BEGIN Data provided
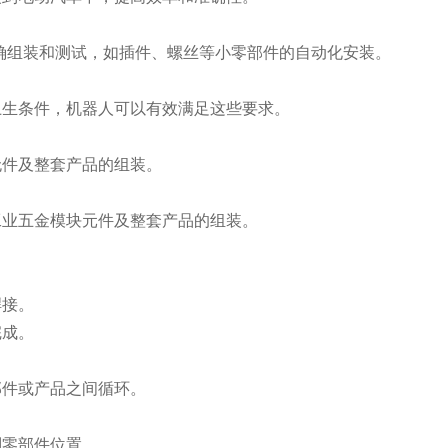
精确组装和测试，如插件、螺丝等小零部件的自动化安装。
卫生条件，机器人可以有效满足这些要求。
无件及整套产品的组装。
工业五金模块元件及整套产品的组装。
焊接。
完成。
部件或产品之间循环。
别零部件位置。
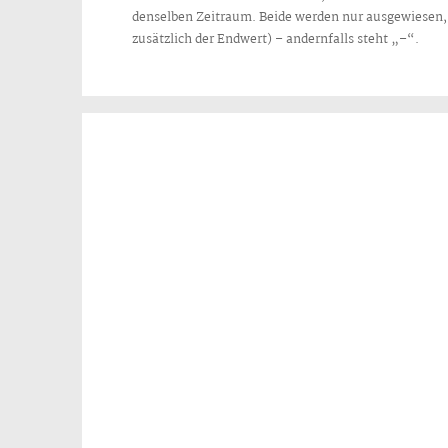
denselben Zeitraum. Beide werden nur ausgewiesen, w
zusätzlich der Endwert) – andernfalls steht „–“.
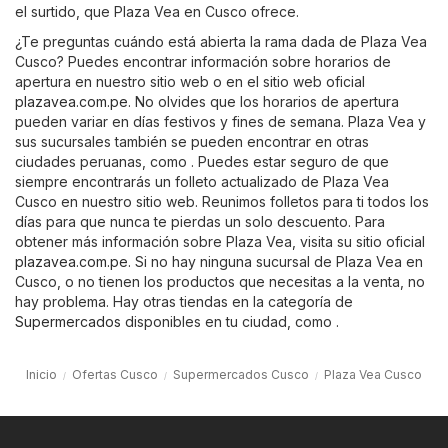
el surtido, que Plaza Vea en Cusco ofrece.
¿Te preguntas cuándo está abierta la rama dada de Plaza Vea
Cusco? Puedes encontrar información sobre horarios de
apertura en nuestro sitio web o en el sitio web oficial
plazavea.com.pe
. No olvides que los horarios de apertura
pueden variar en días festivos y fines de semana. Plaza Vea y
sus sucursales también se pueden encontrar en otras
ciudades peruanas, como . Puedes estar seguro de que
siempre encontrarás un folleto actualizado de Plaza Vea
Cusco en nuestro sitio web. Reunimos folletos para ti todos los
días para que nunca te pierdas un solo descuento. Para
obtener más información sobre Plaza Vea, visita su sitio oficial
plazavea.com.pe
. Si no hay ninguna sucursal de Plaza Vea en
Cusco, o no tienen los productos que necesitas a la venta, no
hay problema. Hay otras tiendas en la categoría de
Supermercados
disponibles en tu ciudad, como .
Inicio
Ofertas Cusco
Supermercados Cusco
Plaza Vea Cusco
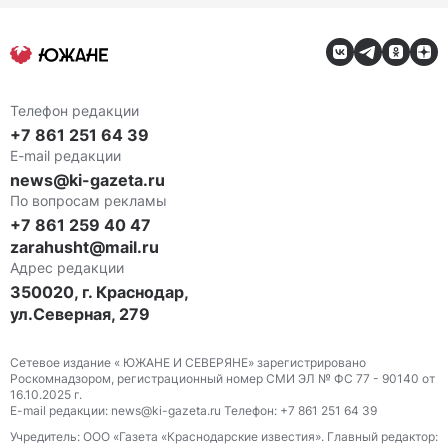
Телефон редакции
+7 861 251 64 39
E-mail редакции
news@ki-gazeta.ru
По вопросам рекламы
+7 861 259 40 47
zarahusht@mail.ru
Адрес редакции
350020, г. Краснодар,
ул.Северная, 279
Сетевое издание « ЮЖАНЕ И СЕВЕРЯНЕ» зарегистрировано
Роскомнадзором, регистрационный номер СМИ ЭЛ № ФС 77 - 90140 от
16.10.2025 г.
E-mail редакции: news@ki-gazeta.ru Телефон: +7 861 251 64 39
Учредитель: ООО «Газета «Краснодарские известия». Главный редактор:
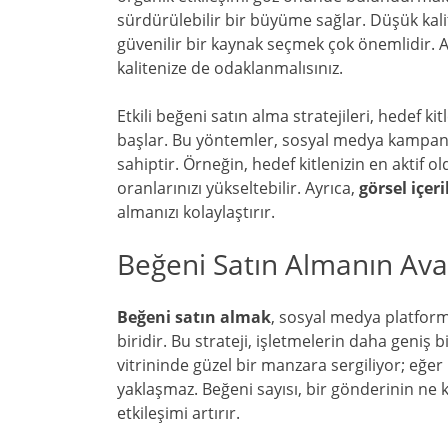
sürdürülebilir bir büyüme sağlar. Düşük kalit
güvenilir bir kaynak seçmek çok önemlidir. Ayr
kalitenize de odaklanmalısınız.
Etkili beğeni satın alma stratejileri, hedef 
başlar. Bu yöntemler, sosyal medya kampanya
sahiptir. Örneğin, hedef kitlenizin en aktif 
oranlarınızı yükseltebilir. Ayrıca,
görsel içeri
almanızı kolaylaştırır.
Beğeni Satın Almanın Avan
Beğeni satın almak
, sosyal medya platform
biridir. Bu strateji, işletmelerin daha geniş 
vitrininde güzel bir manzara sergiliyor; eğer
yaklaşmaz. Beğeni sayısı, bir gönderinin ne 
etkileşimi artırır.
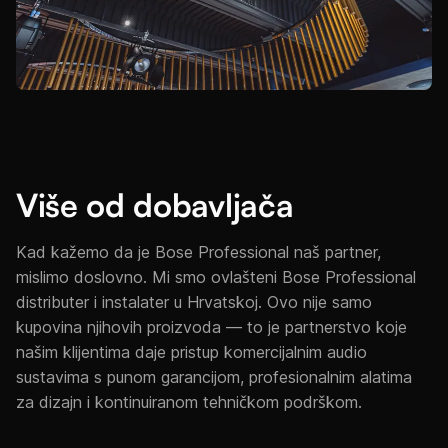
Više od dobavljača
Kad kažemo da je Bose Professional naš partner,
mislimo doslovno. Mi smo ovlašteni Bose Professional
distributer i instalater u Hrvatskoj. Ovo nije samo
kupovina njihovih proizvoda — to je partnerstvo koje
našim klijentima daje pristup komercijalnim audio
sustavima s punom garancijom, profesionalnim alatima
za dizajn i kontinuiranom tehničkom podrškom.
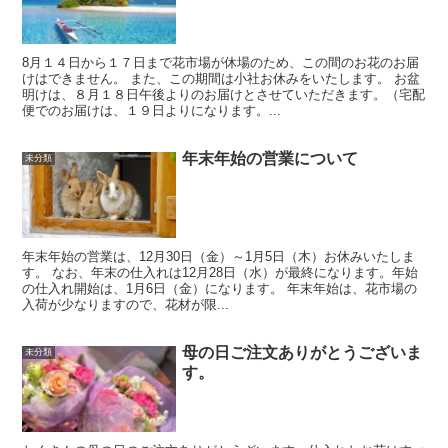
8月１４日から１７日まで花市場が休場のため、この間のお花のお届
けはできません。 また、この期間は小社お休みをいたします。 お盆
明けは、８月１８日午後よりのお届けとさせていただきます。（宅配
便でのお届けは、１９日よりになります。...
年末年始の営業について
未分類
年末年始の営業は、12月30日（金）～1月5日（木）お休みいたしま
す。 なお、年末の仕入れは12月28日（水）が最終になります。年始
の仕入れ開始は、1月6日（金）になります。 年末年始は、花市場の
入荷が少なりますので、花材が限...
母の日ご注文ありがとうございま
未分類
す。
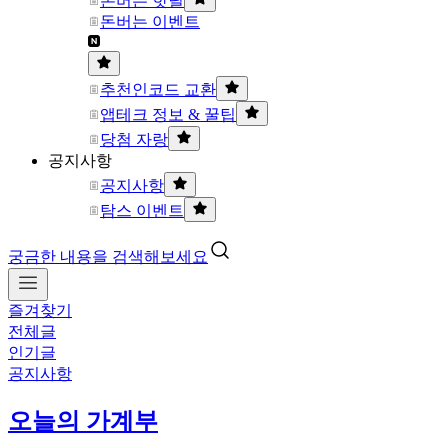
돈버는 핫딜
돈버는 이벤트
추천인코드 교환
앱테크 정보 & 꿀팁
당첨 자랑
공지사항
공지사항
탐스 이벤트
궁금한 내용을 검색해보세요
즐겨찾기
전체글
인기글
공지사항
오늘의 가계부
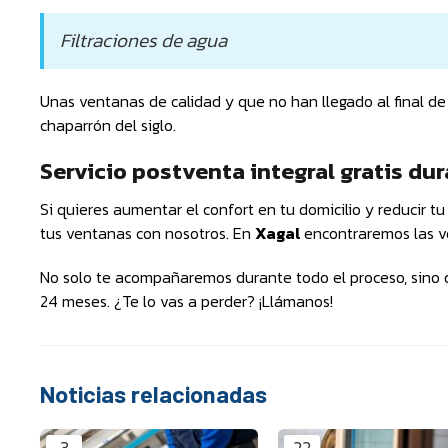
Filtraciones de agua
Unas ventanas de calidad y que no han llegado al final de 
chaparrón del siglo.
Servicio postventa integral gratis du
Si quieres aumentar el confort en tu domicilio y reducir t
tus ventanas con nosotros. En
Xagal
encontraremos las v
No solo te acompañaremos durante todo el proceso, sino q
24 meses. ¿Te lo vas a perder? ¡Llámanos!
Noticias relacionadas
3
22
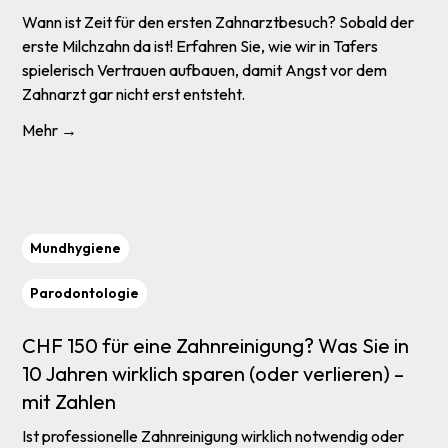
Wann ist Zeit für den ersten Zahnarztbesuch? Sobald der
erste Milchzahn da ist! Erfahren Sie, wie wir in Tafers
spielerisch Vertrauen aufbauen, damit Angst vor dem
Zahnarzt gar nicht erst entsteht.
Mehr →
Mundhygiene
Parodontologie
CHF 150 für eine Zahnreinigung? Was Sie in
10 Jahren wirklich sparen (oder verlieren) –
mit Zahlen
Ist professionelle Zahnreinigung wirklich notwendig oder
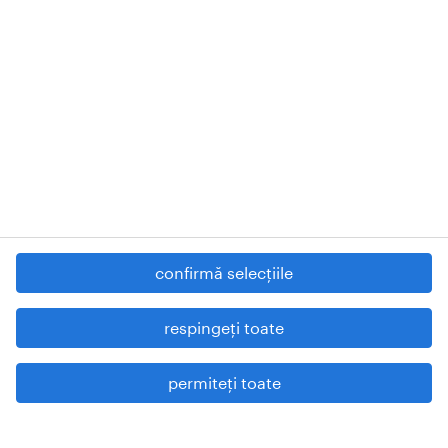
cunoștințele juridice și expertiza de care aveți
nevoie pentru a opera în conformitate cu
regulile și pentru a construi legături puternice
și durabile cu angajații.
Începem fiecare relație cu partenerii noștrii cu
accent pe cunoașterea companiei tale,
înțelegerea diferitelor nevoi și priorități. Acest
lucru ne permite să construim o imagine
detaliată a poziției de conformitate, a
confirmă selecțiile
riscurilor potențiale și a pașilor pe care îi
respingeți toate
puteți lua pentru a le aborda.
permiteți toate
flexibilitate
Flexibilitatea este un aspect foarte important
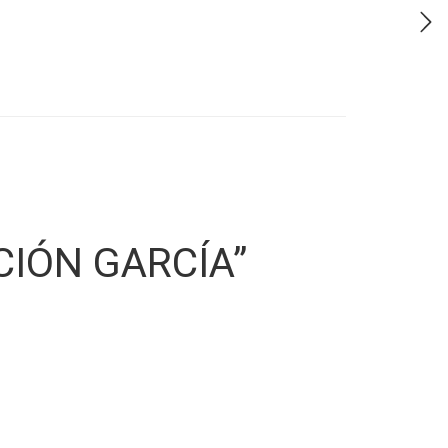
ACIÓN GARCÍA”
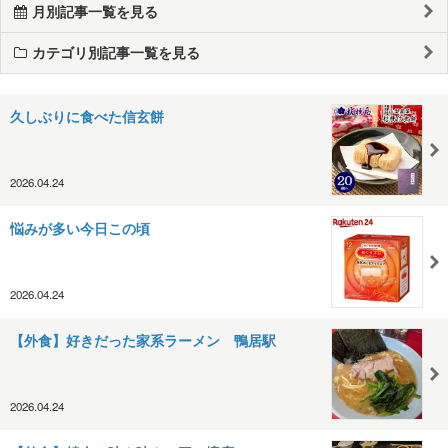
月別記事一覧を見る
カテゴリ別記事一覧を見る
久しぶりに食べた信玄餅
2026.04.24
悩みが多い今日この頃
2026.04.24
【外食】好きだった家系ラーメン 鴨居駅
2026.04.24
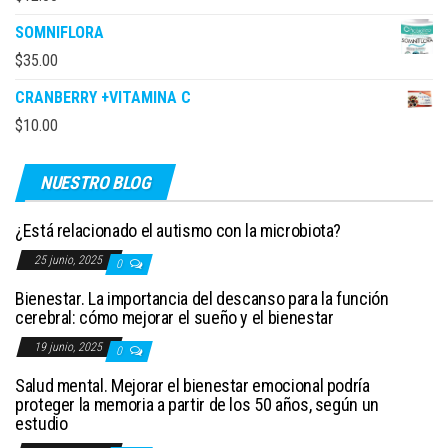
SOMNIFLORA
$
35.00
CRANBERRY +VITAMINA C
$
10.00
NUESTRO BLOG
¿Está relacionado el autismo con la microbiota?
25 junio, 2025
0
Bienestar. La importancia del descanso para la función
cerebral: cómo mejorar el sueño y el bienestar
19 junio, 2025
0
Salud mental. Mejorar el bienestar emocional podría
proteger la memoria a partir de los 50 años, según un
estudio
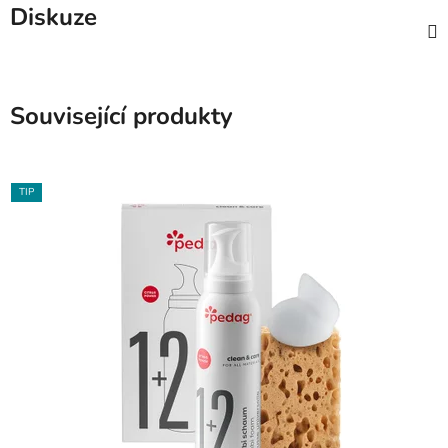
Diskuze
Související produkty
TIP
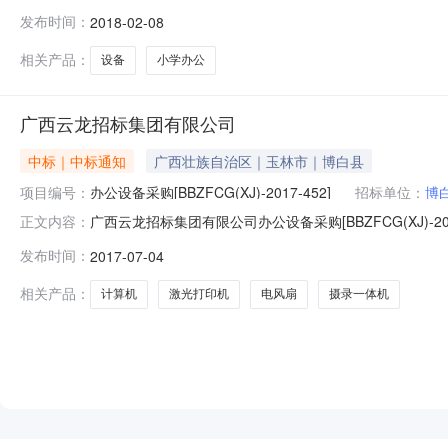
公设备采购项目编号：BBZFCGXJ-2017-452项
发布时间：
2018-02-08
3.875合同金额（万元）：3.868合同签订日期：2017-
相关产品：
设备
小学办公
广西云龙招标集团有限公司
中标｜中标通知
广西壮族自治区｜玉林市｜博白县
项目编号：
办公设备采购[BBZFCG(XJ)-2017-452]
招标单位：
博
广西云龙招标集团有限公司办公设备采购[BBZFCG(XJ)-20
正文内容：
452]成交结果公告广西云龙招标集团有限公司受博白县博
发布时间：
2017-07-04
式进行采购，现就本次询价的成交结果公告如下：一、采购项目名
相关产品：
计算机
激光打印机
电风扇
摄录一体机
NEW
HOT
5折起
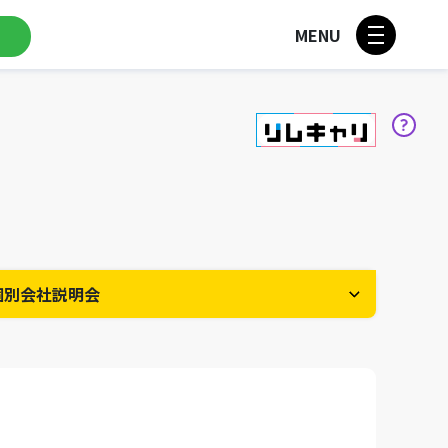
MENU
個別会社説明会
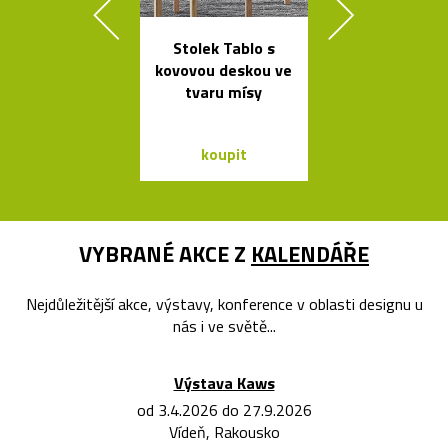
Stolek Tablo s
Nezávadné l
kovovou deskou ve
na vodu od K
tvaru mísy
Rashida
koupit
koupit
VYBRANÉ AKCE Z
KALENDÁŘE
Nejdůležitější akce, výstavy, konference v oblasti designu u
nás i ve světě...
Výstava Kaws
od 3.4.2026 do 27.9.2026
Vídeň, Rakousko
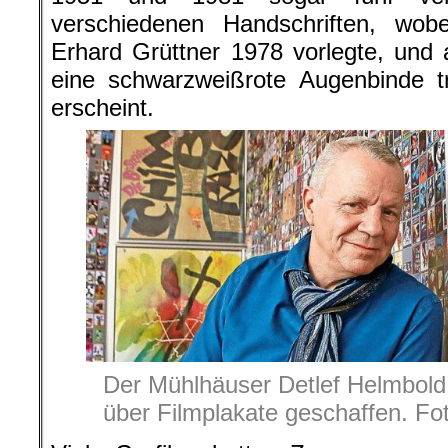
verschiedenen Handschriften, wobe
Erhard Grüttner 1978 vorlegte, und 
eine schwarzweißrote Augenbinde tr
erscheint.
Der Mühlhäuser Detlef Helmbol
über Filmplakate geschaffen. Fo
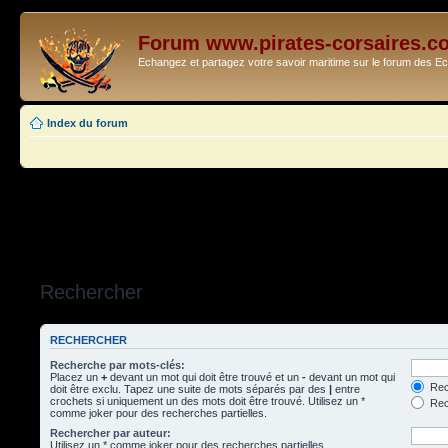
Forum www.pirates-corsaires.c
Echangez et partagez votre savoir maritime sur le forum des 
Index du forum
Rechercher
RECHERCHER
Recherche par mots-clés:
Placez un
+
devant un mot qui doit être trouvé et un
-
devant un mot qui
Rec
doit être exclu. Tapez une suite de mots séparés par des
|
entre
crochets si uniquement un des mots doit être trouvé. Utilisez un *
Rech
comme joker pour des recherches partielles.
Rechercher par auteur:
Utilisez un * comme joker pour des recherches partielles.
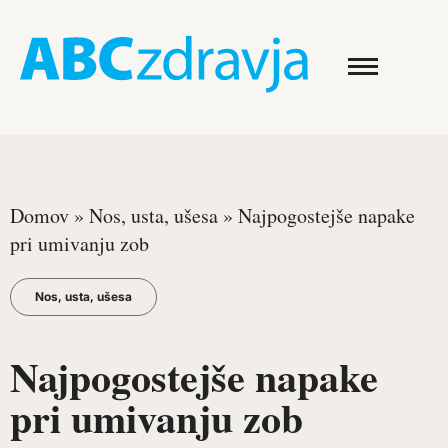
Domov
»
Nos, usta, ušesa
»
Najpogostejše napake
pri umivanju zob
Nos, usta, ušesa
Najpogostejše napake
pri umivanju zob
END Data provided
What is needed: Without the pictures, set down the lines above from the line with "卫生条件，机器人可以有效满足这些要求。" up to and including the line with "Cusco en nuestro" exactly as they stand.

Exercise result:
卫生条件，机器人可以有效满足这些要求。
无件及整套产品的组装。
工业五金模块元件及整套产品的组装。
焊接。
完成。
部件或产品之间循环。
别零部件位置。
denselben Zeitraum. Beide werden nur ausgewiesen, w
zusätzlich der Endwert) – andernfalls steht „–“.
el surtido, que Plaza Vea en Cusco ofrece.
¿Te preguntas cuándo está abierta la rama dada de Plaza Vea
Cusco? Puedes encontrar información sobre horarios de
apertura en nuestro sitio web o en el sitio web oficial
plazavea.com.pe
. No olvides que los horarios de apertura
pueden variar en días festivos y fines de semana. Plaza Vea y
sus sucursales también se pueden encontrar en otras
ciudades peruanas, como . Puedes estar seguro de que
siempre encontrarás un folleto actualizado de Plaza Vea
Cusco en nuestro sitio web. Reunimos folletos para ti todos los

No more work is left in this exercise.